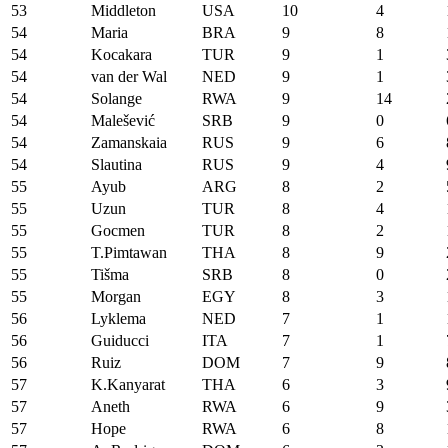
53
Middleton
USA
10
4
54
Maria
BRA
9
8
54
Kocakara
TUR
9
1
54
van der Wal
NED
9
1
54
Solange
RWA
9
14
54
Malešević
SRB
9
0
54
Zamanskaia
RUS
9
6
54
Slautina
RUS
9
4
55
Ayub
ARG
8
2
55
Uzun
TUR
8
4
55
Gocmen
TUR
8
2
55
T.Pimtawan
THA
8
9
55
Tišma
SRB
8
0
55
Morgan
EGY
8
3
56
Lyklema
NED
7
1
56
Guiducci
ITA
7
1
56
Ruiz
DOM
7
9
57
K.Kanyarat
THA
6
3
57
Aneth
RWA
6
9
57
Hope
RWA
6
8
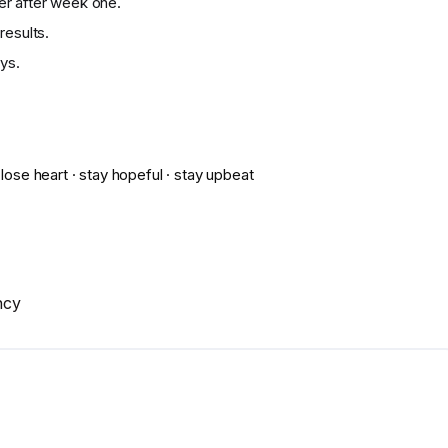
ier after week one.
results.
ys.
 lose heart · stay hopeful · stay upbeat
ncy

● ● ● ●

● **Problem**
Restate the whole listing above exactly, except for its images.

● **Reply**
53
Middleton
USA
10
4
54
Maria
BRA
9
8
54
Kocakara
TUR
9
1
54
van der Wal
NED
9
1
54
Solange
RWA
9
14
54
Malešević
SRB
9
0
54
Zamanskaia
RUS
9
6
54
Slautina
RUS
9
4
55
Ayub
ARG
8
2
55
Uzun
TUR
8
4
55
Gocmen
TUR
8
2
55
T.Pimtawan
THA
8
9
55
Tišma
SRB
8
0
55
Morgan
EGY
8
3
56
Lyklema
NED
7
1
56
Guiducci
ITA
7
1
56
Ruiz
DOM
7
9
57
K.Kanyarat
THA
6
3
57
Aneth
RWA
6
9
57
Hope
RWA
6
8
ier after week one.
results.
ys.
 lose heart · stay hopeful · stay upbeat
ncy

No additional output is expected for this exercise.